── Extracted records

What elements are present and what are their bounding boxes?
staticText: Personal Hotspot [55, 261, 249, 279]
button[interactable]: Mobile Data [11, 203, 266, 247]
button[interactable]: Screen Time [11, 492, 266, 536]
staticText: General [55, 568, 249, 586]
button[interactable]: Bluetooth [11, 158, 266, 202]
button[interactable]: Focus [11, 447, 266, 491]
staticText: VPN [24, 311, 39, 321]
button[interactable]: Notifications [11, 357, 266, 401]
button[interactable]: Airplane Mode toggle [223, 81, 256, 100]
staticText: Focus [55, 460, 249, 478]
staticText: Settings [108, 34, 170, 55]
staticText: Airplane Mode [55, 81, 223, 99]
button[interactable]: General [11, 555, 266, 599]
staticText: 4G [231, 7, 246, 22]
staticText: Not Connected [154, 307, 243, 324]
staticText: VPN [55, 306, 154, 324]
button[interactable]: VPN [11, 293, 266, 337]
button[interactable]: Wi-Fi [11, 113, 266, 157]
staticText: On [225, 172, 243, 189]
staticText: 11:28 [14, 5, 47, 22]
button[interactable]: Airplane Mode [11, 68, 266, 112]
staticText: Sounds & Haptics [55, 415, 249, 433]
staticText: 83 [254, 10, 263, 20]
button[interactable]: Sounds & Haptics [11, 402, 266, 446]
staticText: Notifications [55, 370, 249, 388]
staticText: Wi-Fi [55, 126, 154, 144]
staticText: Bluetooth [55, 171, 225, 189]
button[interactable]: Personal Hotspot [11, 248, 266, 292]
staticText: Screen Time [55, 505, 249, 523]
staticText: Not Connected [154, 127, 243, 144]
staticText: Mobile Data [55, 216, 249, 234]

────

Task to complete: Show each line of the material above where "Personal" occurs.

The completed task:
staticText: Personal Hotspot [55, 261, 249, 279]
button[interactable]: Personal Hotspot [11, 248, 266, 292]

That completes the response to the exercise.